The Four Noble Truths and Eightfold Path Reflections | It's Complicated


One thing that has struck me while reading through The Noble Eightfold Path and In The Buddha's Words is that, although there is an outer simplicity to the Buddhist Eightfold Path, things get really complicated really quickly.  The Dhamma (the entire Buddhist teaching) is much more than just the Eightfold Path.  

Here are some quotations from Bhikkhu Bodhi's introduction to the chapter Shining the Light of Wisdom in In The Buddha's Words.
 

"The Five Aggregates. The five aggregates are the main categories the Nikayas use to analyze human experience. The five are: (1) form, the physical component of experience; (2) feeling the 'affective tone' of experience – either pleasant, painful, or neutral; (3) perception, the identification of things through their distinctive marks and features; (4) volitional formations, a term for the multifarious mental factors involving volition, choice, and intention; and (5) consciousness, cognition arisen through any of the six sense faculties – eye, ear, nose, tongue, body, and mind. Examination of the five aggregates...is critical to the Buddha's teaching..."

 

"The Six Sense Bases. The Salayatanasamyutta, the Connected Discourses on the Six Sense Bases, contains over two hundred short suttas on the sense bases. The six internal and external sense bases provide a perspective on the totality of experience different from, but complementary to, the perspective provided by the aggregates."

 

"The Elements. The elements are the subject of the Dhatusamyutta. The word 'elements' is applied to several quite disparate groups of phenomena, and thus the suttas in this chapter fall into separate clusters with little in common but their concern with entities called elements. The most important groups consist of eighteen, four, and six elements. The eighteen elements are an elaboration of the twelve sense bases..."

 

"Dependent Origination. Dependent origination is so central to the Buddha's teaching that the Buddha said: 'One who sees dependent origination sees the Dhamma, and one who sees the Dhamma sees dependent origination.' The ultimate purpose of the teaching on dependent origination is to reveal the conditions that sustain the round of rebirths and thereby to show what must be done to gain release from the round. To win deliverance is a matter of unraveling the causal pattern that underlies our bondage, and this process begins with understanding the causal pattern itself. It is dependent origination that defines this causal pattern. An entire chapter of the Samyutta Nikaya, the Nidanasamyutta, is devoted to dependent origination. The doctrine is usually expounded as a sequence of twelve factors joined into a chain of eleven propositions..."

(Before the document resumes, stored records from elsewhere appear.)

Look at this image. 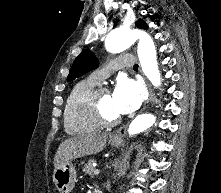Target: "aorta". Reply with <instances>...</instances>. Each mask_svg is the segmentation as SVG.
Returning <instances> with one entry per match:
<instances>
[{
  "instance_id": "762f6f07",
  "label": "aorta",
  "mask_w": 221,
  "mask_h": 193,
  "mask_svg": "<svg viewBox=\"0 0 221 193\" xmlns=\"http://www.w3.org/2000/svg\"><path fill=\"white\" fill-rule=\"evenodd\" d=\"M137 39L138 57L145 76L154 86L161 84L160 72L157 65L156 48L152 38L145 32L128 28H118L111 31L105 41L106 49L111 53H119L129 48ZM156 117L152 114H141L129 125L130 136L147 130L155 123Z\"/></svg>"
}]
</instances>
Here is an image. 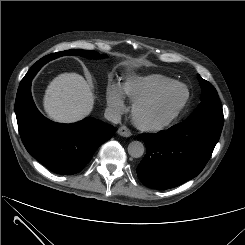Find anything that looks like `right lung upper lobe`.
Segmentation results:
<instances>
[{
  "label": "right lung upper lobe",
  "instance_id": "right-lung-upper-lobe-1",
  "mask_svg": "<svg viewBox=\"0 0 245 245\" xmlns=\"http://www.w3.org/2000/svg\"><path fill=\"white\" fill-rule=\"evenodd\" d=\"M45 59H42V61H44ZM44 65V64H43ZM43 65H39V64H34L31 69L27 72V74L25 75V77L23 78V80L20 83V86L24 85L25 83H27L29 80H32V78L35 76V74L39 71V69L43 66Z\"/></svg>",
  "mask_w": 245,
  "mask_h": 245
}]
</instances>
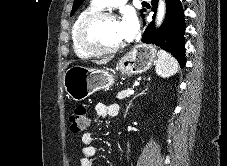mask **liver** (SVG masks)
<instances>
[{
    "instance_id": "1",
    "label": "liver",
    "mask_w": 227,
    "mask_h": 166,
    "mask_svg": "<svg viewBox=\"0 0 227 166\" xmlns=\"http://www.w3.org/2000/svg\"><path fill=\"white\" fill-rule=\"evenodd\" d=\"M109 61H111V58H105L102 60H95L94 63L97 65H103V64H107Z\"/></svg>"
}]
</instances>
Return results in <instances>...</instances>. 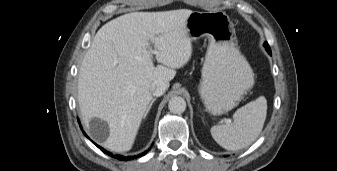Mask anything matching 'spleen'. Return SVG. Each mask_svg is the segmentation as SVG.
I'll return each instance as SVG.
<instances>
[{
  "label": "spleen",
  "mask_w": 337,
  "mask_h": 171,
  "mask_svg": "<svg viewBox=\"0 0 337 171\" xmlns=\"http://www.w3.org/2000/svg\"><path fill=\"white\" fill-rule=\"evenodd\" d=\"M267 115V100L258 97L233 114V121L214 125L211 128L213 139L223 148L231 151L251 145L259 136Z\"/></svg>",
  "instance_id": "3e777b00"
}]
</instances>
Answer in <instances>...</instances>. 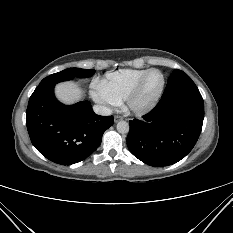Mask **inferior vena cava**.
<instances>
[{
  "label": "inferior vena cava",
  "instance_id": "602c4592",
  "mask_svg": "<svg viewBox=\"0 0 233 233\" xmlns=\"http://www.w3.org/2000/svg\"><path fill=\"white\" fill-rule=\"evenodd\" d=\"M93 110L98 115H102V116H109V115H111V110L108 107H106V106L94 105L93 106Z\"/></svg>",
  "mask_w": 233,
  "mask_h": 233
}]
</instances>
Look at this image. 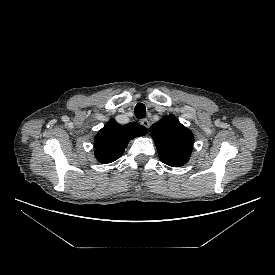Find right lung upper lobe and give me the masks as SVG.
<instances>
[{"label": "right lung upper lobe", "instance_id": "obj_1", "mask_svg": "<svg viewBox=\"0 0 275 275\" xmlns=\"http://www.w3.org/2000/svg\"><path fill=\"white\" fill-rule=\"evenodd\" d=\"M147 131V128L136 122L120 125L115 120H110L95 136L96 159L104 164L117 160L122 156L131 139L145 135Z\"/></svg>", "mask_w": 275, "mask_h": 275}]
</instances>
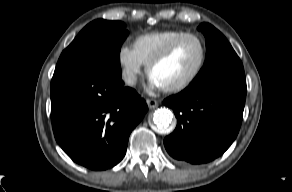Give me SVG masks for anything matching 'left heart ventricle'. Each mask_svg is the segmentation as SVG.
<instances>
[{"label": "left heart ventricle", "instance_id": "left-heart-ventricle-1", "mask_svg": "<svg viewBox=\"0 0 292 192\" xmlns=\"http://www.w3.org/2000/svg\"><path fill=\"white\" fill-rule=\"evenodd\" d=\"M200 57L199 43L195 39L187 38L177 46L170 57L152 68L150 77L162 87L177 84L193 73Z\"/></svg>", "mask_w": 292, "mask_h": 192}]
</instances>
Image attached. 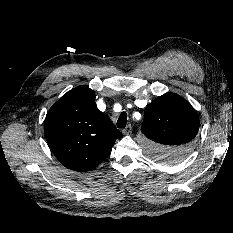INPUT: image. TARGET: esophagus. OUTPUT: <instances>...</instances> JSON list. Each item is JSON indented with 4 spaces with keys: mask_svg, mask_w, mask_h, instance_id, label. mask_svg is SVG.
Listing matches in <instances>:
<instances>
[{
    "mask_svg": "<svg viewBox=\"0 0 233 233\" xmlns=\"http://www.w3.org/2000/svg\"><path fill=\"white\" fill-rule=\"evenodd\" d=\"M131 131H132V126H131V125H127V126L122 130V132H123L124 135H129V134L131 133Z\"/></svg>",
    "mask_w": 233,
    "mask_h": 233,
    "instance_id": "1",
    "label": "esophagus"
}]
</instances>
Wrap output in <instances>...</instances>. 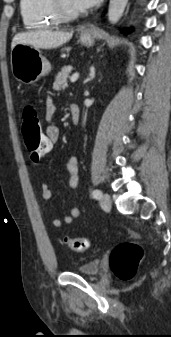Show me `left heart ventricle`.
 I'll return each mask as SVG.
<instances>
[{
	"mask_svg": "<svg viewBox=\"0 0 171 337\" xmlns=\"http://www.w3.org/2000/svg\"><path fill=\"white\" fill-rule=\"evenodd\" d=\"M65 5L72 10H79L74 4L72 0H63Z\"/></svg>",
	"mask_w": 171,
	"mask_h": 337,
	"instance_id": "obj_1",
	"label": "left heart ventricle"
}]
</instances>
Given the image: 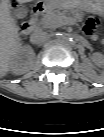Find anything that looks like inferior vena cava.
Segmentation results:
<instances>
[{
  "instance_id": "602c4592",
  "label": "inferior vena cava",
  "mask_w": 104,
  "mask_h": 137,
  "mask_svg": "<svg viewBox=\"0 0 104 137\" xmlns=\"http://www.w3.org/2000/svg\"><path fill=\"white\" fill-rule=\"evenodd\" d=\"M48 39V34L42 30H36L30 36V41L34 44H41Z\"/></svg>"
}]
</instances>
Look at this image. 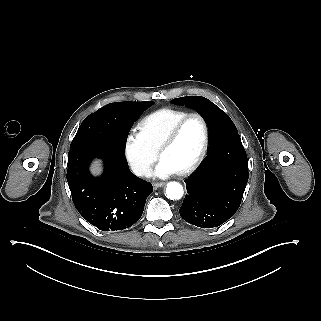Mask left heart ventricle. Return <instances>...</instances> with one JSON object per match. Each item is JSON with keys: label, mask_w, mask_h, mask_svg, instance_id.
Instances as JSON below:
<instances>
[{"label": "left heart ventricle", "mask_w": 321, "mask_h": 321, "mask_svg": "<svg viewBox=\"0 0 321 321\" xmlns=\"http://www.w3.org/2000/svg\"><path fill=\"white\" fill-rule=\"evenodd\" d=\"M203 142V127L198 118H192L180 128L171 143L160 147L162 156L170 158L180 170L186 169L198 155Z\"/></svg>", "instance_id": "1"}]
</instances>
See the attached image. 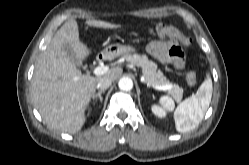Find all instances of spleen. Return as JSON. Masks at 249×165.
Wrapping results in <instances>:
<instances>
[{"label": "spleen", "mask_w": 249, "mask_h": 165, "mask_svg": "<svg viewBox=\"0 0 249 165\" xmlns=\"http://www.w3.org/2000/svg\"><path fill=\"white\" fill-rule=\"evenodd\" d=\"M212 80L210 74L200 85L195 95L185 99L175 109V103L169 96H162L160 104L169 111H174L176 130L180 133L194 129L202 121L212 98Z\"/></svg>", "instance_id": "3e777b00"}]
</instances>
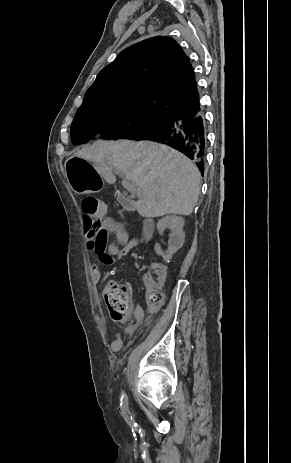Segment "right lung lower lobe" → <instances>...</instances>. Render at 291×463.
Segmentation results:
<instances>
[{"mask_svg": "<svg viewBox=\"0 0 291 463\" xmlns=\"http://www.w3.org/2000/svg\"><path fill=\"white\" fill-rule=\"evenodd\" d=\"M145 139L166 144L180 151L196 163L203 175L206 138L201 112L194 117L167 115L162 125L135 140Z\"/></svg>", "mask_w": 291, "mask_h": 463, "instance_id": "right-lung-lower-lobe-1", "label": "right lung lower lobe"}]
</instances>
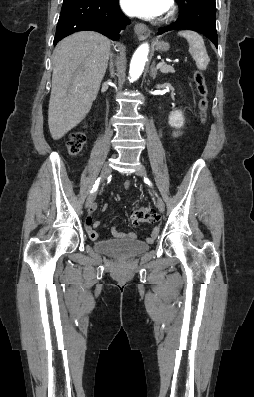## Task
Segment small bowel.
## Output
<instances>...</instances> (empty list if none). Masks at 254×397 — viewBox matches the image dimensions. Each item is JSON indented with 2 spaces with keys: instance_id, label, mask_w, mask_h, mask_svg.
Masks as SVG:
<instances>
[{
  "instance_id": "1",
  "label": "small bowel",
  "mask_w": 254,
  "mask_h": 397,
  "mask_svg": "<svg viewBox=\"0 0 254 397\" xmlns=\"http://www.w3.org/2000/svg\"><path fill=\"white\" fill-rule=\"evenodd\" d=\"M181 134V132H174V136H179ZM125 188L128 189L129 188V182L125 183ZM96 210V205L93 204L90 206L89 210H88V215L86 217L85 220V227H86V231L90 237V239L92 240H98L99 239V235L96 231V228L100 225V221L99 220H95L93 221L92 219V214L95 212ZM104 211L107 210V206H104L103 208ZM112 233L116 238H135V234L132 232H119L115 227H113L112 229ZM158 234V228H155L153 230V233L151 235V237L147 238L148 241L153 240Z\"/></svg>"
}]
</instances>
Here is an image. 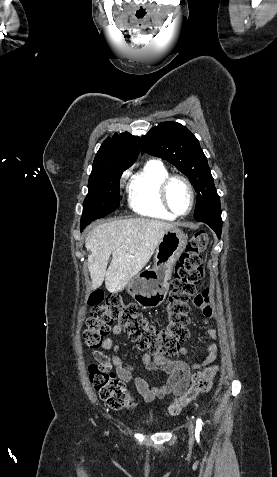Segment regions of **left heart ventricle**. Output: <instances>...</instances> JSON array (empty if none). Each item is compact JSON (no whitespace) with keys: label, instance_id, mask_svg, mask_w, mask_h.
Masks as SVG:
<instances>
[{"label":"left heart ventricle","instance_id":"left-heart-ventricle-1","mask_svg":"<svg viewBox=\"0 0 277 477\" xmlns=\"http://www.w3.org/2000/svg\"><path fill=\"white\" fill-rule=\"evenodd\" d=\"M171 207L179 214L185 213L190 205V194L187 186L180 180H174L168 190Z\"/></svg>","mask_w":277,"mask_h":477}]
</instances>
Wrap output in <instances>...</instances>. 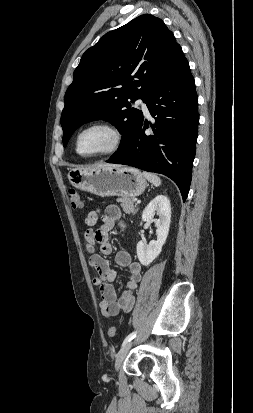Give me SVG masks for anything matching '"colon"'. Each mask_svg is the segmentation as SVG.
Returning <instances> with one entry per match:
<instances>
[{
    "label": "colon",
    "mask_w": 253,
    "mask_h": 413,
    "mask_svg": "<svg viewBox=\"0 0 253 413\" xmlns=\"http://www.w3.org/2000/svg\"><path fill=\"white\" fill-rule=\"evenodd\" d=\"M68 197L71 203V206L74 209H81L83 207V200L81 196L78 194V192L74 188H69L68 190ZM108 336L109 337H114L117 333V329L115 326H110L108 328Z\"/></svg>",
    "instance_id": "colon-1"
}]
</instances>
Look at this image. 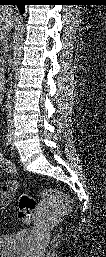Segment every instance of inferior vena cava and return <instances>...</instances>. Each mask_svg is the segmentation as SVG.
Instances as JSON below:
<instances>
[{
    "label": "inferior vena cava",
    "mask_w": 106,
    "mask_h": 257,
    "mask_svg": "<svg viewBox=\"0 0 106 257\" xmlns=\"http://www.w3.org/2000/svg\"><path fill=\"white\" fill-rule=\"evenodd\" d=\"M11 99V90H8L7 92V101H6V109H7V123L8 127H12V103L10 101Z\"/></svg>",
    "instance_id": "obj_1"
}]
</instances>
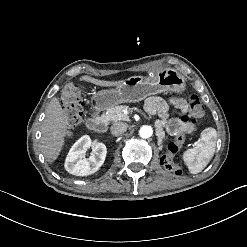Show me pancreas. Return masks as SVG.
Listing matches in <instances>:
<instances>
[{
  "mask_svg": "<svg viewBox=\"0 0 247 247\" xmlns=\"http://www.w3.org/2000/svg\"><path fill=\"white\" fill-rule=\"evenodd\" d=\"M122 106H115L107 109L104 117L109 121L117 122V121H127L129 120V116L125 114L122 110ZM156 136H158V144H161L162 138L164 137V132L162 131V126L164 125V121H156Z\"/></svg>",
  "mask_w": 247,
  "mask_h": 247,
  "instance_id": "1",
  "label": "pancreas"
}]
</instances>
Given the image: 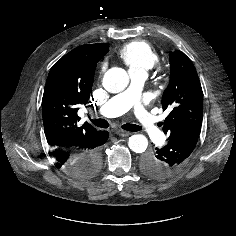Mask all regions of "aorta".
<instances>
[{
  "instance_id": "762f6f07",
  "label": "aorta",
  "mask_w": 236,
  "mask_h": 236,
  "mask_svg": "<svg viewBox=\"0 0 236 236\" xmlns=\"http://www.w3.org/2000/svg\"><path fill=\"white\" fill-rule=\"evenodd\" d=\"M129 83L127 72L118 67L109 69L103 78V86L110 93L123 91ZM128 146L135 153H143L148 147V140L142 134H136L129 138Z\"/></svg>"
}]
</instances>
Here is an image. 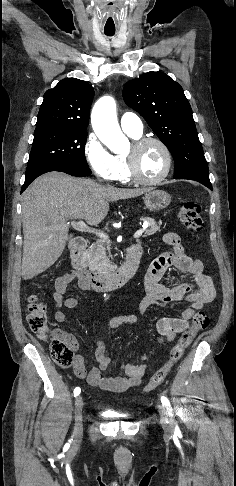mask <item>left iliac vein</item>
Here are the masks:
<instances>
[{"mask_svg": "<svg viewBox=\"0 0 236 486\" xmlns=\"http://www.w3.org/2000/svg\"><path fill=\"white\" fill-rule=\"evenodd\" d=\"M161 415V424L167 434H171L174 430V420L171 412L163 405H159Z\"/></svg>", "mask_w": 236, "mask_h": 486, "instance_id": "obj_1", "label": "left iliac vein"}]
</instances>
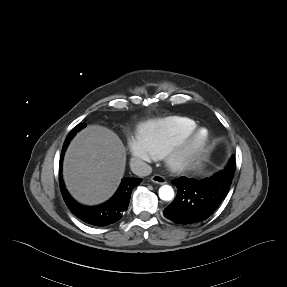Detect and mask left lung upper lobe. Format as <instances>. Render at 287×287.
<instances>
[{
  "instance_id": "obj_1",
  "label": "left lung upper lobe",
  "mask_w": 287,
  "mask_h": 287,
  "mask_svg": "<svg viewBox=\"0 0 287 287\" xmlns=\"http://www.w3.org/2000/svg\"><path fill=\"white\" fill-rule=\"evenodd\" d=\"M234 166H235V158L234 156L231 157V160L229 161L227 168H231L234 171Z\"/></svg>"
}]
</instances>
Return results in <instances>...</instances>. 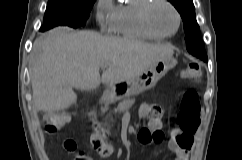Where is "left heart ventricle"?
Segmentation results:
<instances>
[{
  "label": "left heart ventricle",
  "instance_id": "1",
  "mask_svg": "<svg viewBox=\"0 0 242 160\" xmlns=\"http://www.w3.org/2000/svg\"><path fill=\"white\" fill-rule=\"evenodd\" d=\"M153 27L161 33L169 34L175 31L177 18L173 10L165 4H156L150 12Z\"/></svg>",
  "mask_w": 242,
  "mask_h": 160
}]
</instances>
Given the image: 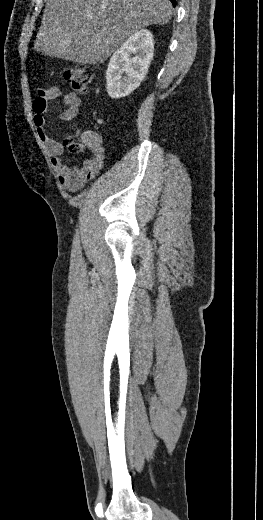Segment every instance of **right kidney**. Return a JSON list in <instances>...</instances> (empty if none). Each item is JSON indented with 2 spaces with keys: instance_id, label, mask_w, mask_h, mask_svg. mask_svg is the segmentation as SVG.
<instances>
[{
  "instance_id": "1",
  "label": "right kidney",
  "mask_w": 263,
  "mask_h": 520,
  "mask_svg": "<svg viewBox=\"0 0 263 520\" xmlns=\"http://www.w3.org/2000/svg\"><path fill=\"white\" fill-rule=\"evenodd\" d=\"M154 42L150 31L142 29L130 36L112 55L106 71V88L111 98L132 93L145 78L153 58ZM134 54V57H131Z\"/></svg>"
}]
</instances>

Five aggregates, six sense bases, eighteen elements, twelve factors, eleven propositions.  One could go on.  This kind of "hyperclassification" seems to be prevalent in other forms of Indian philosophy as well, so I don't think it's necessarily unique to Buddhism.  But it does get complicated.

It also stands out to me that the rhetoric of the Pali Canon lends itself to statements like this: "One who sees dependent origination sees the Dhamma, and one who sees the Dhamma sees dependent origination."  You continue to find statements that imply, "If you just get this, you'll get the entire teaching."  Or, "The Dhamma is summed up in this."  Unfortunately that thought is applied to many concepts within the Canon.  I've come to just see this as part of the rhetoric to be aware of.  But it continues to make me confused as to what is, and what is not, essential in the teaching.